Work required: Skip the pictures. Transcribe the rest of the data below without changing a word.

================

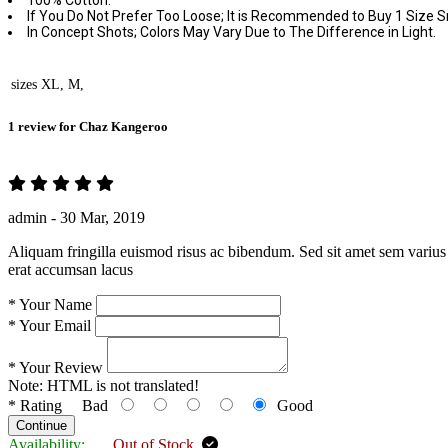
100% Cotton.
If You Do Not Prefer Too Loose; It is Recommended to Buy 1 Size S
In Concept Shots; Colors May Vary Due to The Difference in Light.
sizes
XL, M,
1 review for
Chaz Kangeroo
admin -
30 Mar, 2019
Aliquam fringilla euismod risus ac bibendum. Sed sit amet sem varius 
erat accumsan lacus
*
Your Name
*
Your Email
*
Your Review
Note:
HTML is not translated!
*
Rating
Bad
Good
Continue
Availability:
Out of Stock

================

Solution to this task:
100% Cotton.
If You Do Not Prefer Too Loose; It is Recommended to Buy 1 Size S
In Concept Shots; Colors May Vary Due to The Difference in Light.
sizes
XL, M,
1 review for
Chaz Kangeroo
admin -
30 Mar, 2019
Aliquam fringilla euismod risus ac bibendum. Sed sit amet sem varius 
erat accumsan lacus
*
Your Name
*
Your Email
*
Your Review
Note:
HTML is not translated!
*
Rating
Bad
Good
Continue
Availability:
Out of Stock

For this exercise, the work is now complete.